Graham Warwick/WASHINGTON DC

Northrop Grumman has agreed to support a small US firm's plan to remanufacture surplus F-5E fighters into two-seat advanced trainers. The company, Tiger Century Aircraft (TCA), now plans to raise the $20 million required to build a prototype of its TF-5 lead-in fighter trainer.

Torrance, California-based TCA will be prime contractor for the TF-5 programme, with the F-5's original manufacturer acting as principal subcontractor. Northrop Grumman will assemble the dual-seat forward fuselages and develop a structural integrity programme to "zero time" the airframes, says TCA president Andrew Skow.

The company plans to fly an aerodynamic prototype of its TF-5 "this year", says Skow. The design features several improvements over the two-seat F-5F: a raised instructor's seat under a reshaped canopy; a shorter nose for lower weight; reduced take-off and landing speeds; automatic manoeuvring flaps; and improved high angle-of-attack behaviour. Speed will reduce from Mach 1.6 to 1.4.

TCA plans to team with one or more companies to provide avionics for the TF-5 in different markets. The company is prepared to ship the aircraft "green" to its chosen partners for in-country completion, Skow says.

The price for an "all-up, zero-time" TF-5 will be under $10 million, and the first aircraft could be delivered within two years of contract signature. TCA has an agreement with Taiwan's AIDC to remarket over 100 ex-Taiwan air force F-5Es, which will provide a ready source of airframes for conversion, Skow says.

The TF-5 is aimed at a projected near-term market for more than 500 lead-in fighter trainers in Europe and elsewhere, he says. In parallel, TCA is pursuing a nearer-term market to convert aircraft to standard F-5F configuration to top up existing F-5 operators' dwindling fleets of two-seaters.

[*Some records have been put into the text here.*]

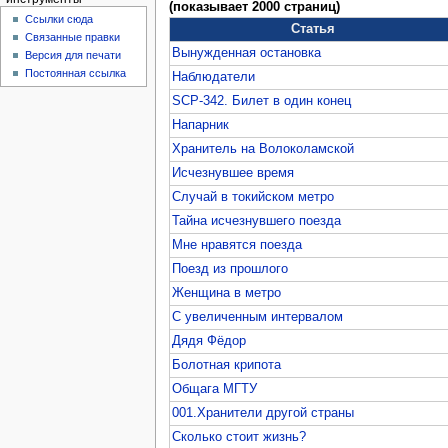
(показывает 2000 страниц)
Ссылки сюда
Статья
Связанные правки
Вынужденная остановка
Версия для печати
Постоянная ссылка
Наблюдатели
SCP-342. Билет в один конец
Напарник
Хранитель на Волоколамской
Исчезнувшее время
Случай в токийском метро
Тайна исчезнувшего поезда
Мне нравятся поезда
Поезд из прошлого
Женщина в метро
С увеличенным интервалом
Дядя Фёдор
Болотная крипота
Общага МГТУ
001.Хранители другой страны
Сколько стоит жизнь?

Only 241 Fs were built, Skow says, and the company sees a market for 125-175 E to F conversions. TCA is working with potential customers for an initial batch of around 20 conversions, which will cost under $3 million apiece. As the TF-5 and F-5F are 95% common, he says, launching the E to F conversion programme will underwrite development of the lead-in fighter trainer.